- Helium is witnessing a resurgence of growth that could be tied to its collaboration with traditional carriers
- HNT bulls are showing off, but signs indicated potential for a natural correction
Helium is one of the crypto-projects that are championing decentralized physical infrastructure (DePIN). However, despite being a pioneer in its segment, the network’s growth has for a long time remained constrained by the pace of adoption.
Despite kicking off slow, however, Helium adoption is now starting to grow at a faster pace. This is particularly evident in its user growth figures. In fact, the latest data revealed an accelerating adoption pace over the last 12 months.
Helium’s subscriber count has been growing exponentially too. The network had less than 1,000 subscribers in the unlimited plan 12 months ago. On the contrary, Helium currently has over 108,000 subscribers on its unlimited plan – A sign that it is well into its robust growth phase.
Healthy mobile pay bill pre-payments indicated noteworthy revenue generation too. It is also a signal of Helium customer retention being strong.
Offload subscribers pumping Helium
Now, Helium has been exploring growth by bootstrapping existing carriers. Its new total carrier offload service allows existing mobile carriers to use Helium’s mobile hotspots to decentralize their offerings. This approach presents a chance for Helium to rapidly scale up in terms of adoption.
The network is reportedly already working with 2 carriers to test run the feature.
Helium’s physical infrastructure has also been expanding rapidly.

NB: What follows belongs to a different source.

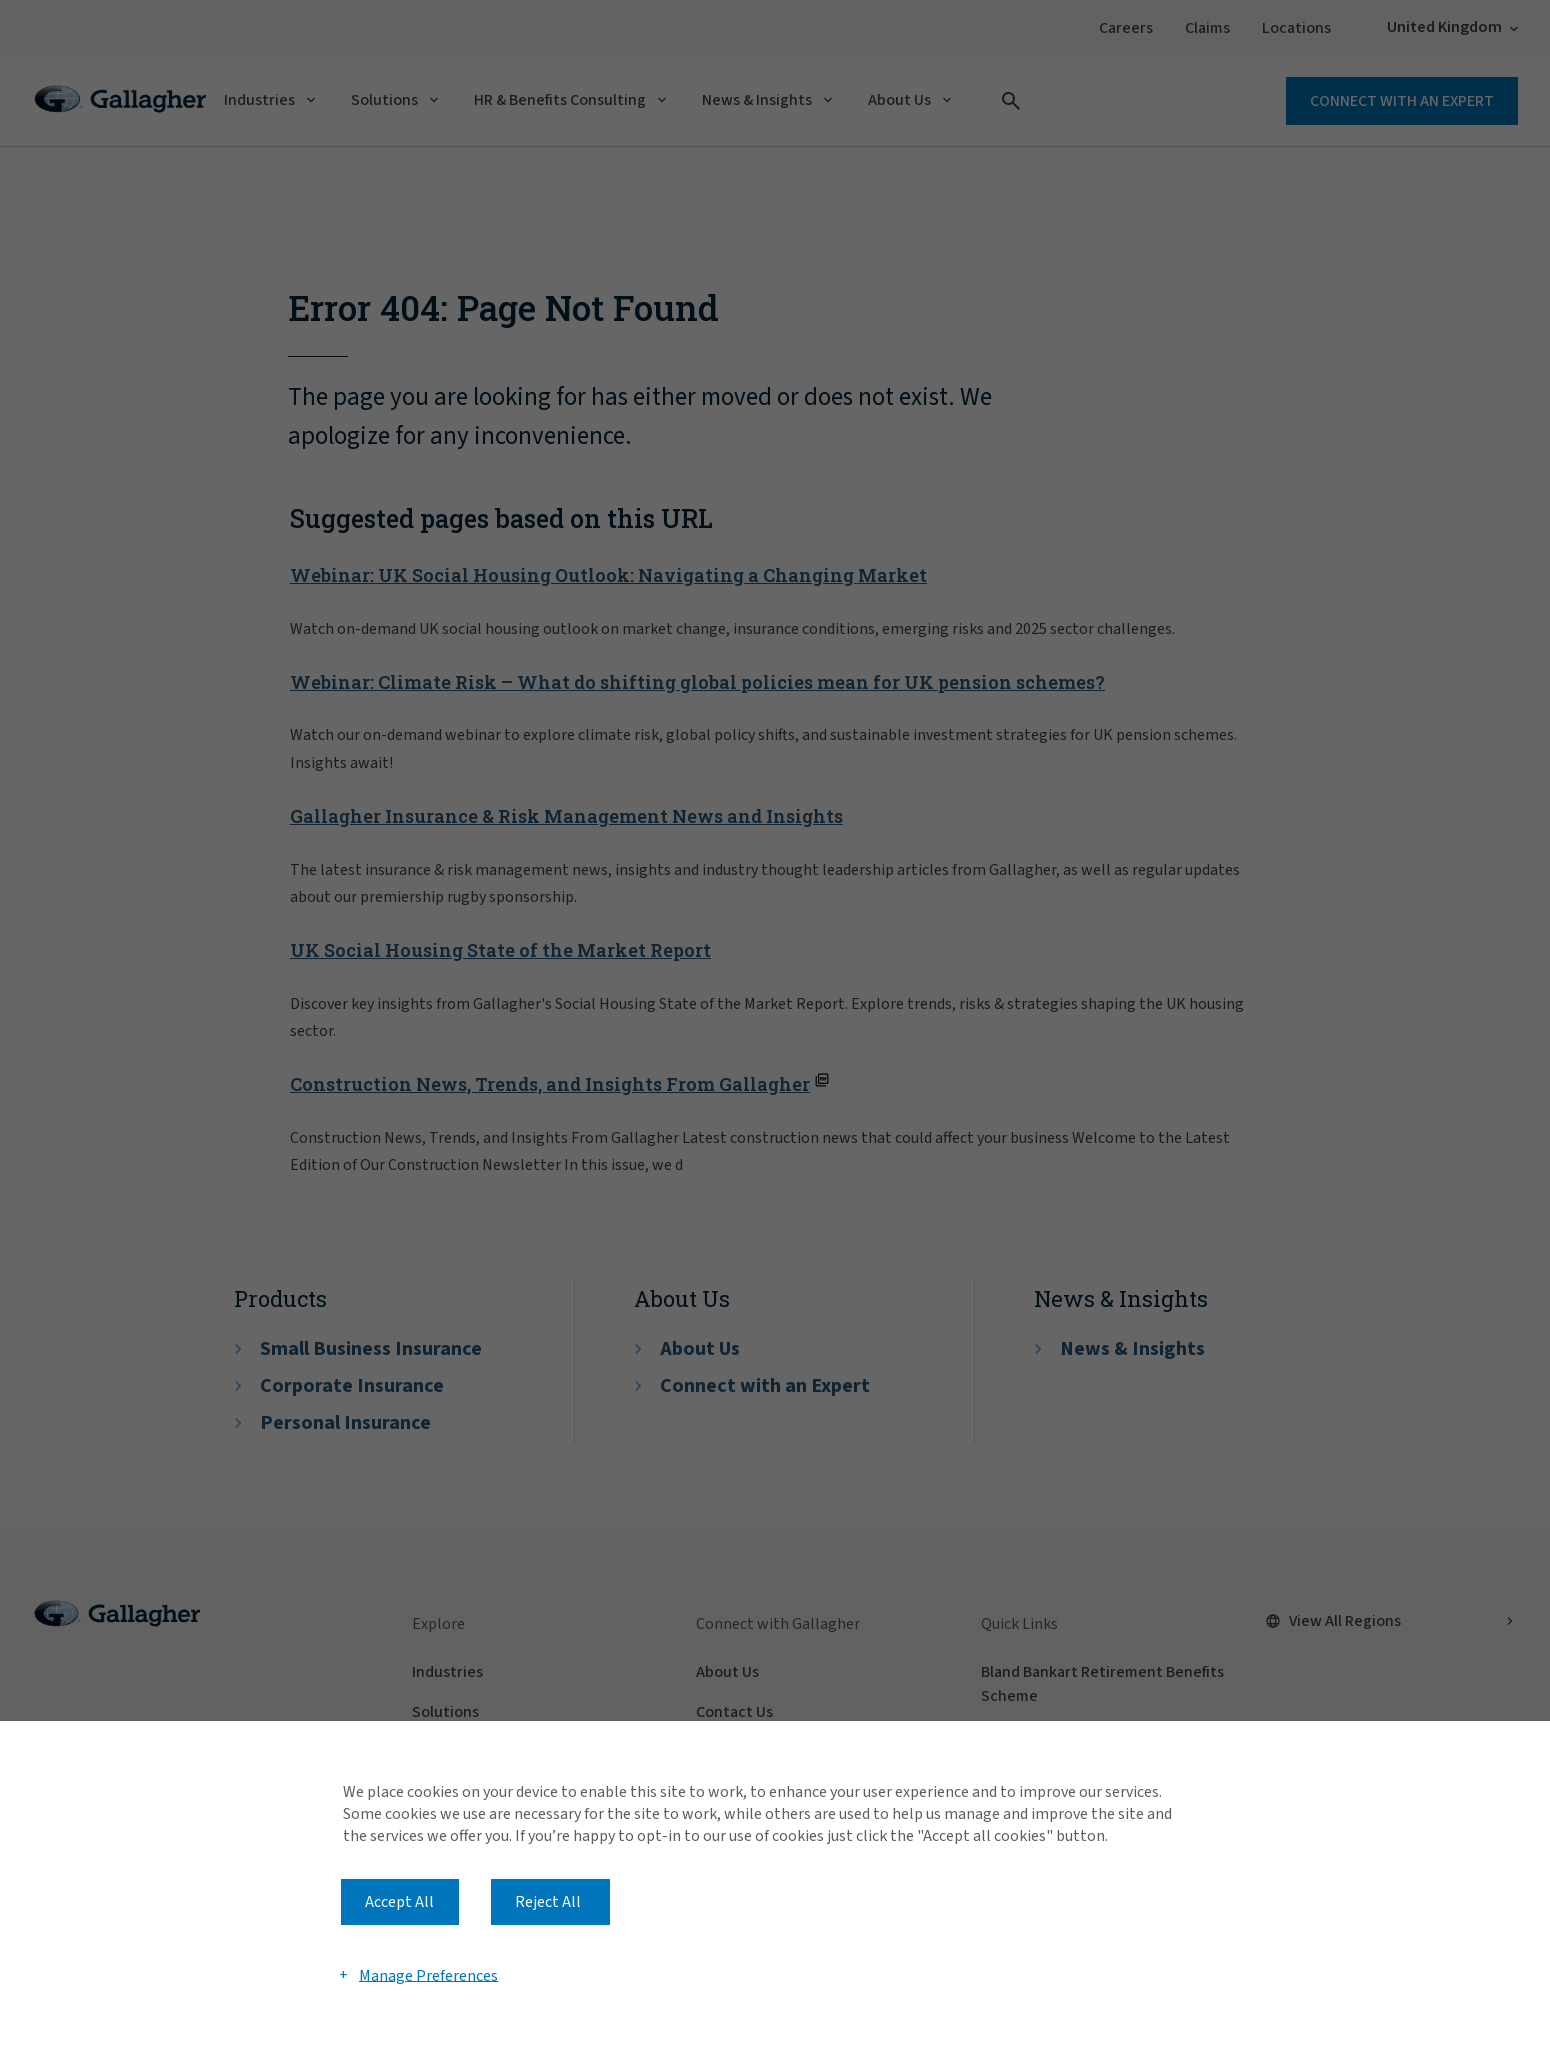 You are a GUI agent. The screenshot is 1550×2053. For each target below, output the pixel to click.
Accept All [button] (399, 1902)
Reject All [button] (548, 1902)
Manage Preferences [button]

In fact, the network revealed on its official website that it has deployed almost 16,000 hotspots so far.
The hotspot data highlighted a strong correlation with the subscriber count – A confirmation that the network has been adjusting to accommodate more users.
Alternatively, one could also view it as an indicator that the network’s expanding infrastructure has been bringing more users onboard.
Impact on HNT’s performance
Helium’s native token HNT has been on an overall bullish trajectory since the second week of July. This is a clear sign that it is recovering after previously going through a harsh bearish period that saw it fall from its 2024 high of $11.06. – A 74% discount to the bottom range just below the $3 price level.
HNT was valued at $6.74, at the time of writing. This price point was a 133% recovery from its bottom range.
Our analysis indicated that HNT could be due for some sell pressure though. This, because its price was not only overbought but, it also demonstrated price-RSI divergence. The RSI had a lower high compared to the previous peak towards the end of June, while the price is higher now than it was in its June peak.
While a bearish pullback could be on the menu, it is hard to tell whether it will be an intense one or whether it can hold its current price. This may be because the new found pace of growth could encourage HNT holders to hold on for longer in anticipation of higher prices.